About 2,000 Bulgarian teachers demand better wages

About 2,000 teachers across Bulgaria began a symbolic "hunger" strike Friday demanding higher wages and increased government spending on education. The teachers will not eat food, but will continue to nourish themselves with liquids such as tea, juice, and coffee, said Veneta Milanova, a teachers' union coordinator in the city of Pernik, about 32 kilometers (20 miles) west of Sofia.

The strike follows weeklong protests in front of the government building in the capital, Sofia, where teachers called for a 15 percent pay rise starting next year, and an allocation of at least 5 percent of the country's gross domestic product for education. "The protest will go on until the teachers' demands are met," Yanka Takeva, head of the National Teachers' Union, told journalists.
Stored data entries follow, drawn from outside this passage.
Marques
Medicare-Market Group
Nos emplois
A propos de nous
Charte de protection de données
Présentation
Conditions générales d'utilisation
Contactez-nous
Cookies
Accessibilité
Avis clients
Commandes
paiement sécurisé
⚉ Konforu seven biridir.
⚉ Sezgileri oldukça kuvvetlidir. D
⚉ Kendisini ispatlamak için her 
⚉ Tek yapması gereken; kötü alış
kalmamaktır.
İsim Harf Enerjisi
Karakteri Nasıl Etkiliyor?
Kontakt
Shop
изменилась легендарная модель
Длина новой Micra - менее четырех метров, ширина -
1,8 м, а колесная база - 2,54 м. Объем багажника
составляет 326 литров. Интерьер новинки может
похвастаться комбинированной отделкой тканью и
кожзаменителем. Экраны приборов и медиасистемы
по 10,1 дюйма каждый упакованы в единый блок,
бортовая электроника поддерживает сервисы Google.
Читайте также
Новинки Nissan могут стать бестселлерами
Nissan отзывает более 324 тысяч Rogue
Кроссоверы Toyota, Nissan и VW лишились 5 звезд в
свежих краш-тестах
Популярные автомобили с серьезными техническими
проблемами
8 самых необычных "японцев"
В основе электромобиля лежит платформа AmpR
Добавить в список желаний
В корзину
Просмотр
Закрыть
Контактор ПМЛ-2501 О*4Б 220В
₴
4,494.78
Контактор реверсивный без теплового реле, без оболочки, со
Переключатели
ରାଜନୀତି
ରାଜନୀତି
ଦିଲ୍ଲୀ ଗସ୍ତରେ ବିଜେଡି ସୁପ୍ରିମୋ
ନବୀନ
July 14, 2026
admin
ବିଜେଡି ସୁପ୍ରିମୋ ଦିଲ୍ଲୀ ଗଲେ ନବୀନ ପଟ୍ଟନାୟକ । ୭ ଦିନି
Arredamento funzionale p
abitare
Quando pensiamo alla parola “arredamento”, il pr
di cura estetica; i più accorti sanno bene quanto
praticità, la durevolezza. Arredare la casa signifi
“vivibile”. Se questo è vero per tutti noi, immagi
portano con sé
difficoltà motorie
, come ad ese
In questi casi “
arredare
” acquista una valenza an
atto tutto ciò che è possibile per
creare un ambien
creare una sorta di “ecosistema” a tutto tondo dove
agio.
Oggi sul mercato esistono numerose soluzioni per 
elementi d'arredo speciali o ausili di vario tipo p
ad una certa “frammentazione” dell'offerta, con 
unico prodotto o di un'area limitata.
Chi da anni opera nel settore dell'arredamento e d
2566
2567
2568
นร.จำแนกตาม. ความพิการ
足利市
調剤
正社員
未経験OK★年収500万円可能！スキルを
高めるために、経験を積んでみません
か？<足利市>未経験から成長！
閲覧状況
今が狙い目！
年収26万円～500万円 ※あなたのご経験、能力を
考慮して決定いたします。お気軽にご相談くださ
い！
Takeva said she and her deputy will join the symbolic strike to show of solidarity with their colleagues' demands. The leader of the country's main labor organization, Zhelyazko Hristov, said that the union fully supports the teachers' demands and will provide any medical help that is needed. He added that the trade unions will call on all school teachers to walk off the job, but did not say when.

There are about 100,000 teachers in Bulgaria's public schools, and their average monthly wage is 300 leva, or Ђ150 (US$175). The government has offered a 6 percent wage increase startinf in July 2006. It plans to spend about 4 percent of GDP on education next year. Earlier this week, Education Minister Daniel Valchev said teachers' demands were "just," but added that the only way of funding a pay hike was through job cuts, a suggestion that teachers said was unacceptable, reports the AP. N.U.